MiguelMonteiro / permutohedral_lattice

Permutohedral Lattice C++/CUDA implementation + TensorFlow Op (CPU/GPU)
83 stars 18 forks source link

one issue when compiling #11

Closed gyheart closed 5 years ago

gyheart commented 5 years ago

Hello! I use ubuntu16.04. python3.5. tensorflow1.4 My version g++ 5 and cuda 8.0.

At the beginning of compiling, there are several information show that both tow compiler is work well. All the errors occur after 50% are compile task is done and i see this [50%] Building CUDA object CMakeFiles/lattice_filter.dir/src/LatticeFilterkernel.cu.o

Scanning dependencies of target lattice_filter [ 25%] Building CXX object CMakeFiles/lattice_filter.dir/src/LatticeFilterKernel.cpp.o [ 50%] Building CUDA object CMakeFiles/lattice_filter.dir/src/LatticeFilterKernel.cu.o

MiguelMonteiro commented 5 years ago

Hello,

It seems that the .cu file is being included more than once. I haven't compiled this project in a while (but nothing should have changed), did you do something with the directories and files or just try to compile as is?

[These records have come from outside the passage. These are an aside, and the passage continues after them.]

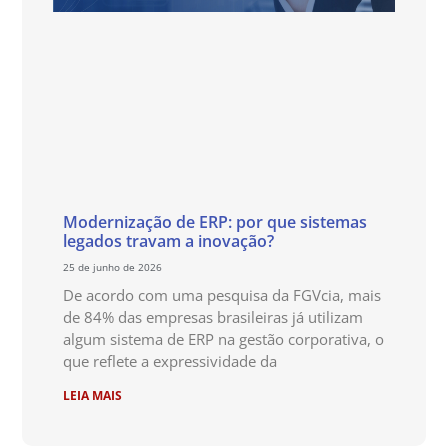
Modernização de ERP: por que sistemas
legados travam a inovação?
25 de junho de 2026
De acordo com uma pesquisa da FGVcia, mais
de 84% das empresas brasileiras já utilizam
algum sistema de ERP na gestão corporativa, o
que reflete a expressividade da
LEIA MAIS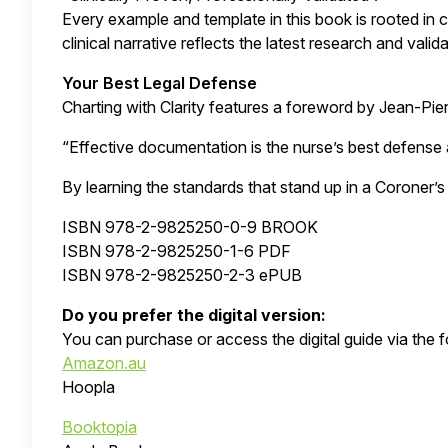
Every example and template in this book is rooted in 
clinical narrative reflects the latest research and val
Your Best Legal Defense
Charting with Clarity features a foreword by Jean-Pierr
“Effective documentation is the nurse’s best defense a
By learning the standards that stand up in a Coroner’s
ISBN 978-2-9825250-0-9 BROOK
ISBN 978-2-9825250-1-6 PDF
ISBN 978-2-9825250-2-3 ePUB
Do you prefer the digital version:
You can purchase or access the digital guide via the f
Amazon.au
Hoopla
Booktopia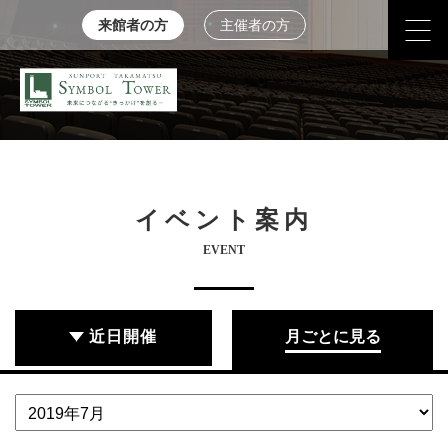
来館者の方
主催者の方
イベント案内
EVENT
近日開催
月ごとに見る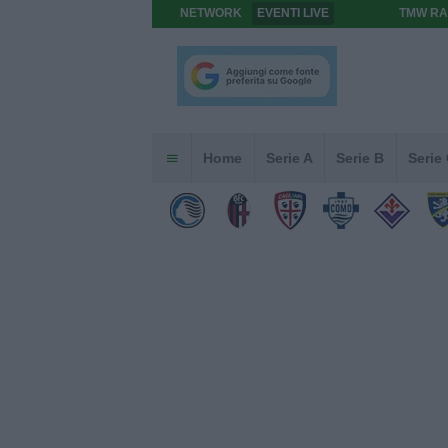
NETWORK
EVENTI LIVE
TMW RA
Home
Serie A
Serie B
Serie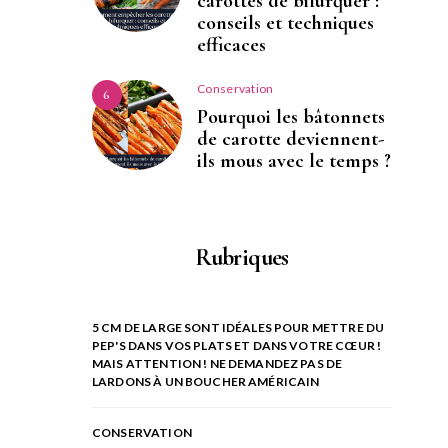
carottes de bifurquer :
conseils et techniques
efficaces
Conservation
6
Pourquoi les bâtonnets
de carotte deviennent-
ils mous avec le temps ?
Rubriques
5 CM DE LARGE SONT IDÉALES POUR METTRE DU
PEP'S DANS VOS PLATS ET DANS VOTRE CŒUR !
MAIS ATTENTION ! NE DEMANDEZ PAS DE
LARDONS À UN BOUCHER AMÉRICAIN
CONSERVATION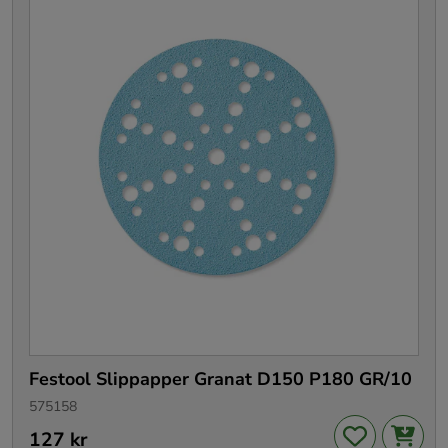
Festool Slippapper Granat D150 P180 GR/10
575158
Pris
127 kr
:
127 kr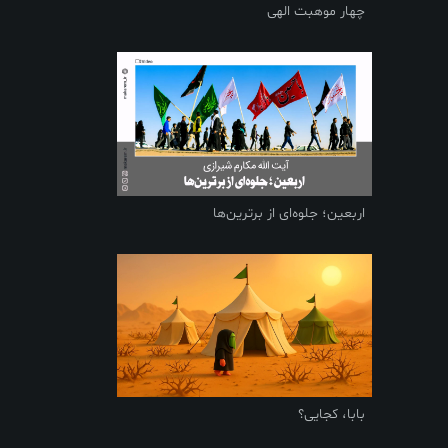
چهار موهبت الهی
اربعین؛ جلوه‌ای از برترین‌ها
بابا، کجایی؟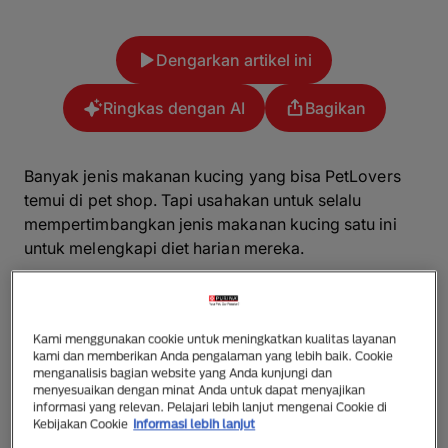
Dengarkan artikel ini
Ringkas dengan AI
Bagikan
Banyak jenis makanan kucing yang bisa PetLovers
temui di pet shop. Tapi usahakan untuk selalu
mempertimbangkan jenis makanan kucing satu ini
untuk melengkapi diet harian mereka.
Ya, jenis makanan kucing yang dimaksud di sini
adalah wet food atau makanan basah. Apa sih
Kami menggunakan cookie untuk meningkatkan kualitas layanan
manfaat dari makanan basah untuk kucing? Yuk kita
kami dan memberikan Anda pengalaman yang lebih baik. Cookie
bahas, PetLovers.
menganalisis bagian website yang Anda kunjungi dan
menyesuaikan dengan minat Anda untuk dapat menyajikan
informasi yang relevan. Pelajari lebih lanjut mengenai Cookie di
Pentingnya Makanan Basah untuk
Kebijakan Cookie
Informasi lebih lanjut
Kucing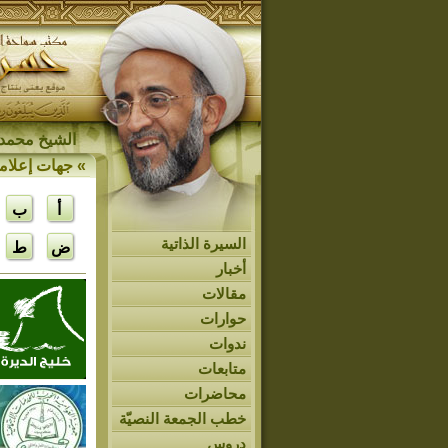
الشيخ محمد 
»
جهات إعلام
أ
ب
السيرة الذاتية
ض
ط
أخبار
مقالات
حوارات
ندوات
متابعات
محاضرات
خطب الجمعة النصيّة
دروس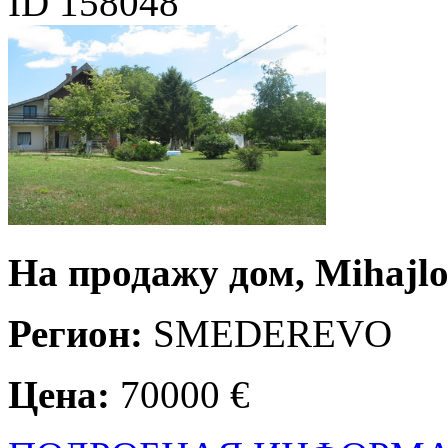
ID 158048
На продажу дом, Mihajlo
Регион:
SMEDEREVO
Цена:
70000 €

gyheart commented 5 years ago

Hello,

It seems that the .cu file is being included more than once. I haven't compiled this project in a while (but nothing should have changed), did you do something with the directories and files or just try to compile as is?

Thanks for your reply. It is my error. I have solved it.

But I have a new problem when I use your CRFasRNN after FCN by keras. The unput shape is 256*256.

First I set the batch size=1, and define the shape of the inputs before the crf as rnn layer. The code can work successfully.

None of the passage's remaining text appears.